Total pages in book: 94
Estimated words: 87848 (not accurate)
Estimated Reading Time in minutes: 439(@200wpm)___ 351(@250wpm)___ 293(@300wpm)
Estimated words: 87848 (not accurate)
Estimated Reading Time in minutes: 439(@200wpm)___ 351(@250wpm)___ 293(@300wpm)
“Why would that be of concern to us?”
“A man was carried off in the night then disemboweled in the town square, his chest opened for the vultures who made their meal in the early morning light. I am told it was a disturbing scene for all those who viewed it.”
Antoine’s version of events certainly is dramatic, but that is how these stories go. Every retelling will add some embellishment. The vultures are a nice touch.
I draw in a deep breath. I knew this was going to come up.
“If it is not overstepping to make the assumption, your little bride has a talent for dispensing a very primal form of justice, Maître.”
I draw in another breath. Breathing has very much become something I must manually control in this moment in which I seem to control nothing else.

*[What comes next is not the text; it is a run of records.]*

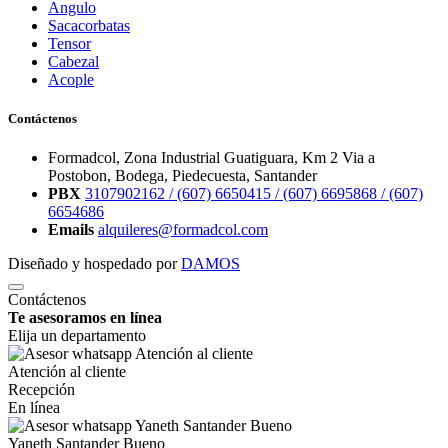
Angulo
Sacacorbatas
Tensor
Cabezal
Acople
Contáctenos
Formadcol, Zona Industrial Guatiguara, Km 2 Via a
Postobon, Bodega, Piedecuesta, Santander
PBX
3107902162 /
(607) 6650415 /
(607) 6695868 /
(607)
6654686
Emails
alquileres@formadcol.com
Diseñado y hospedado por
DAMOS
Contáctenos
Te asesoramos en línea
Elija un departamento
Atención al cliente
Recepción
En línea
Yaneth Santander Bueno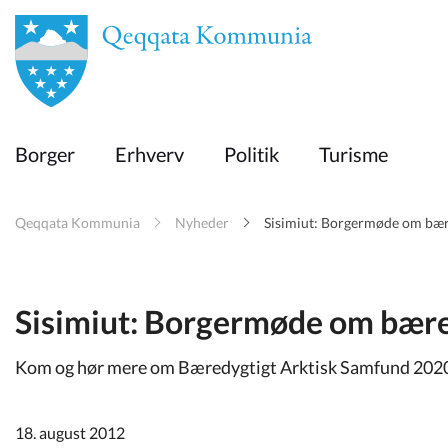
en
Borger
Borger
Erhverv
Politik
Turisme
Erhverv
Qeqqata Kommunia
Nyheder
Sisimiut: Borgermøde om bær
Politik
Turisme
Sisimiut: Borgermøde om bær
Kom og hør mere om Bæredygtigt Arktisk Samfund 2020 
Selvbetjening
18. august 2012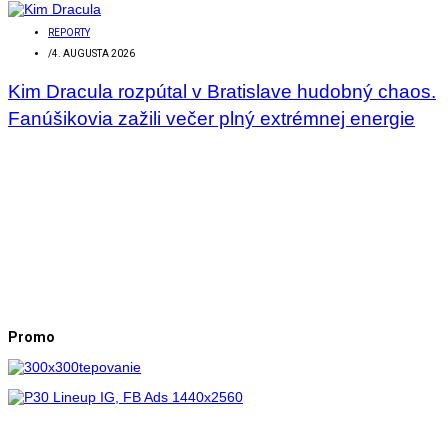
REPORTY
/
4. AUGUSTA 2026
Kim Dracula rozpútal v Bratislave hudobný chaos.
Fanúšikovia zažili večer plný extrémnej energie
Promo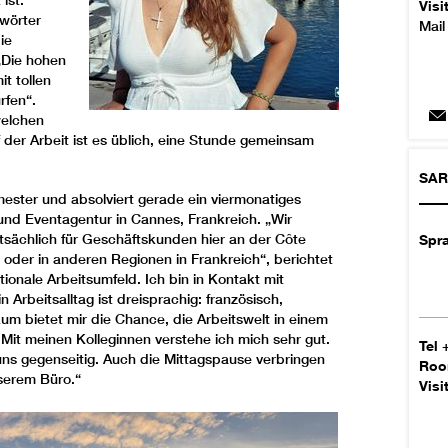
ist.
Visi
wörter
Mail
ie
„Die hohen
t tollen
rfen“.
welchen
 der Arbeit ist es üblich, eine Stunde gemeinsam
SA
emester und absolviert gerade ein viermonatiges
und Eventagentur in Cannes, Frankreich. „Wir
sächlich für Geschäftskunden hier an der Côte
Spr
e oder in anderen Regionen in Frankreich“, berichtet
ationale Arbeitsumfeld. Ich bin in Kontakt mit
Arbeitsalltag ist dreisprachig: französisch,
um bietet mir die Chance, die Arbeitswelt in einem
Mit meinen Kolleginnen verstehe ich mich sehr gut.
Tel
uns gegenseitig. Auch die Mittagspause verbringen
Ro
serem Büro.“
Visi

“It is not overstepping. I do not like disrespect, but I do not deny that there is a chance she could be involved.”
I do not like that I am effectively lying to my pack. I do not want them to know what happened, but it seems they have already put two and two together and come up with a bloody corpse.
I can avoid the matter no longer, and so I summon Beatrix to the office. We need to discuss this one way or another. It may as well be here and now.
She comes looking sheepish. The irony is not lost on me as she looks up under her lashes at me. I know she is guilty as sin. She knows I know. Antoine knows. I would say there are cubs in the pack who already know. The question is what charade of justice and discipline will play out here. Killing humans is deeply taboo, for obvious reasons.
“Beatrix, you killed a man last night,” I say.
She smiles, looking almost proud. Antoine’s brows rise as he takes in this expression of hers. He will remember this and add it to the story, I am sure. So much for a tearful, repentant mate.
“Yes,” she says.
“I want to know why.”
The smile slips away, and her eyes go flat the way they do when she has no intention of talking. This vault of hers is the thing that most frustrates me. In moments like these she seems entirely impenetrable.
“Thank you, Antoine,” I say. “I will handle this.”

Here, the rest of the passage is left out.